• [HOW TO COMPLETE THIS TASK]:
The answer must be an exact copy of the lines from the one with "高市首相は「日米が共に成長する時代を築きた" to the last line of the entries below, both included, and must contain no pictures.

• [EXERCISE DATA]:
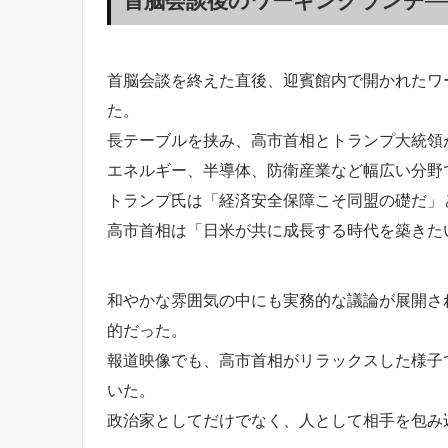
首脳会談を終えた直後、迎賓館内で開かれたワ
た。
長テーブルを挟み、高市首相とトランプ大統領
エネルギー、半導体、防衛産業など幅広い分野
トランプ氏は「経済安全保障こそ同盟の礎だ」
高市首相は「日米が共に成長する時代を築きた
和やかな雰囲気の中にも実務的な議論が展開さ
的だった。
報道映像でも、高市首相がリラックスした様子
いた。
政治家としてだけでなく、人として相手を包み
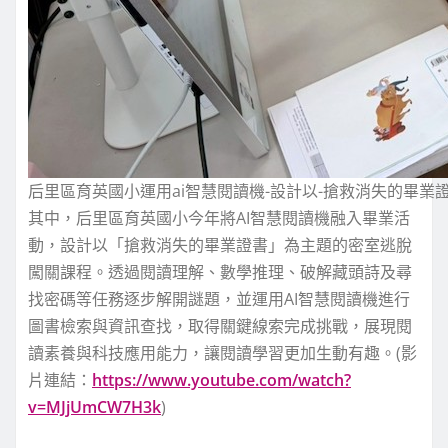
后里區育英國小運用ai智慧閱讀機-設計以-搶救消失的畢業
其中，后里區育英國小今年將AI智慧閱讀機融入畢業活
動，設計以「搶救消失的畢業證書」為主題的密室逃脫
闖關課程。透過閱讀理解、數學推理、破解藏頭詩及尋
找密碼等任務逐步解開謎題，並運用AI智慧閱讀機進行
圖書檢索與資訊查找，取得關鍵線索完成挑戰，展現閱
讀素養與科技應用能力，讓閱讀學習更加生動有趣。(影
片連結：
https://www.youtube.com/watch?
v=MJjUmCW7H3k
)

• [ANSWER BOX]:
高市首相は「日米が共に成長する時代を築きた
和やかな雰囲気の中にも実務的な議論が展開さ
的だった。
報道映像でも、高市首相がリラックスした様子
いた。
政治家としてだけでなく、人として相手を包み
后里區育英國小運用ai智慧閱讀機-設計以-搶救消失的畢業
其中，后里區育英國小今年將AI智慧閱讀機融入畢業活
動，設計以「搶救消失的畢業證書」為主題的密室逃脫
闖關課程。透過閱讀理解、數學推理、破解藏頭詩及尋
找密碼等任務逐步解開謎題，並運用AI智慧閱讀機進行
圖書檢索與資訊查找，取得關鍵線索完成挑戰，展現閱
讀素養與科技應用能力，讓閱讀學習更加生動有趣。(影
片連結：
https://www.youtube.com/watch?
v=MJjUmCW7H3k
)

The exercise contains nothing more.